Rechtsanwalt Sascha Steidel


Ich arbeite seit 3 Jahren und 3 Monaten für ein US Unternehmen, bin in UK angestellt und erbringe meine Arbeistleistung zu 100% in D. Im Vertrag wird deutsches Recht expilizit genannt. Es gibt keinen offensichtlichen Kündigungsgrund, Unternehmen stellt monatlich c.a. 20 Leute ein, keine Verfehlungen meinerseits, es wurden nie Ziele erfasst oder Review Gespräche geführt, ich erhielt in den letzten beiden Jahren eine Gehaltserhöhung, zuletzt vor 3 Monaten. Ich bin 30% schwerbehindert und habe bereits eine Gleichstellung beantragt, eine Kündigung müsste also über das Integrationsamt.

Die Firma bzw. mein Vorgesetzter "kündigte" mir per Telefon, man sagte, der CEO wolle mich feuern, ich solle meine Sicht der Dinge bzgl. Forderungen für einen Auflösungsvertrag nennen. Von der Personalabteilung habe ich bisher nichts gehört.

Meine Rechnung für eine Abfinung bzw. Auflösungsvertrag:

1. im 4ten Jahr beschäftigt, 1 Monatsgehalt (MG) pro Jahr = 4 MG

2. Kündigungsfrist ein Monat zum Monatsende, also 2 MG.

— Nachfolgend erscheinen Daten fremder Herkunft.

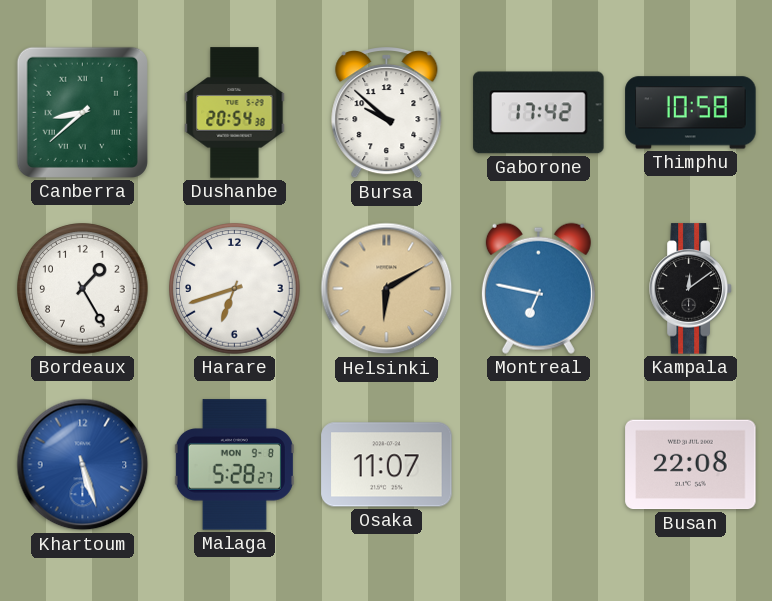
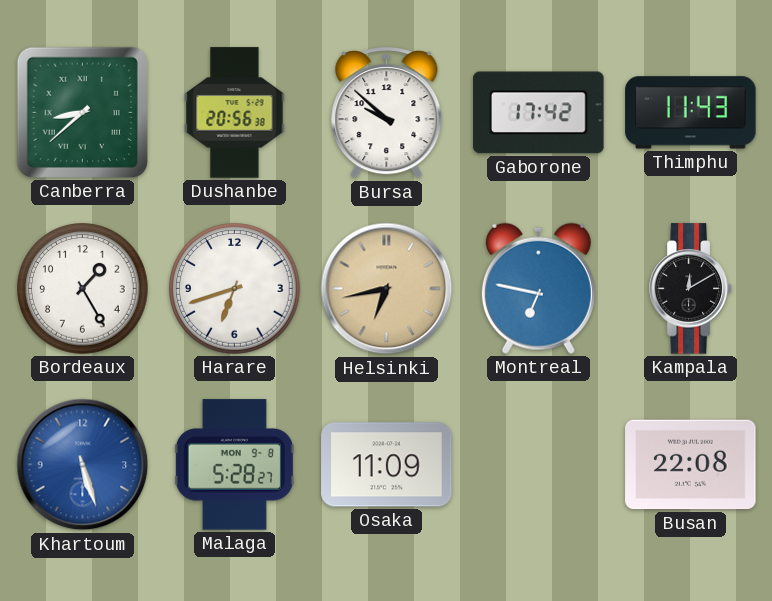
Dushanbe: 20:54 -> 20:56
Thimphu: 10:58 -> 11:43
Helsinki: 6:10 -> 6:43
Kampala: 12:09 -> 12:10
Osaka: 11:07 -> 11:09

3. ich war gezwungen einen privaten Mobilfunkvertrag abzuschliessen, um diesen dann monatlich der Firma in Rechnung zu stellen, der Vertrag läuft noch 1 Jahr, Kosten 1.000€/Jahr , also fordere ich 2.000€ brutto

4. Bei Auflösungsvertrag bekomme ich eine ALG Sperre von 3 Monaten a`2.000 netto sind nochmal c.a. 12.000€ brutto

5. 20 Urlaubstage = 1MG

So komme ich auf eine Forderung von 7 MG + 14.000€.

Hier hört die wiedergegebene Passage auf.